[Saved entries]
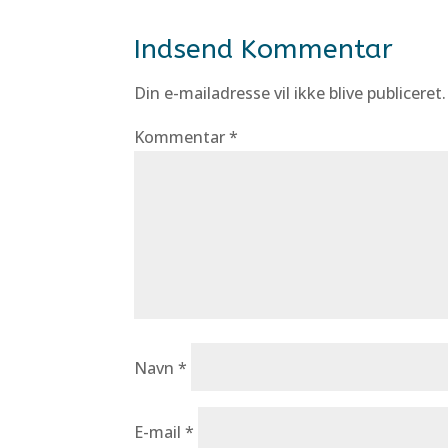
Indsend Kommentar
Din e-mailadresse vil ikke blive publiceret.
Kommentar
*
Navn
*
E-mail
*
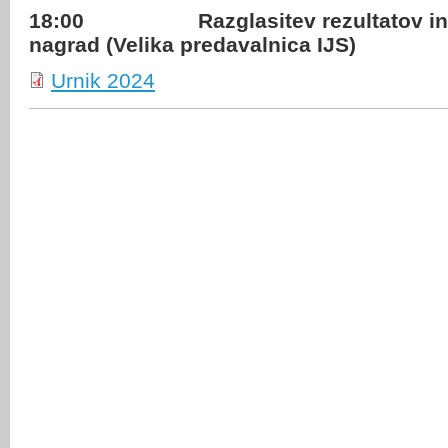
18:00
Razglasitev rezultatov in
nagrad (Velika predavalnica IJS)
Urnik 2024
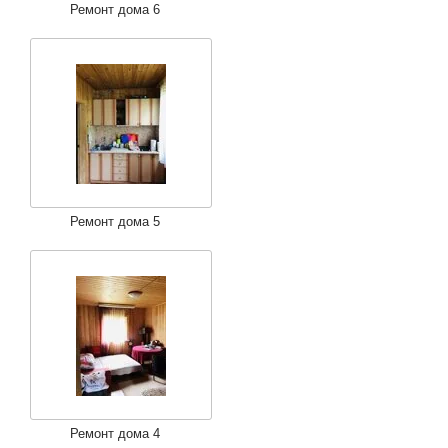
Ремонт дома 6
Ремонт дома 5
Ремонт дома 4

▶ **Your goal**: Pull out each line of the records holding the string "дома".

▶ **Problem solution**:
Ремонт дома 6
Ремонт дома 5
Ремонт дома 4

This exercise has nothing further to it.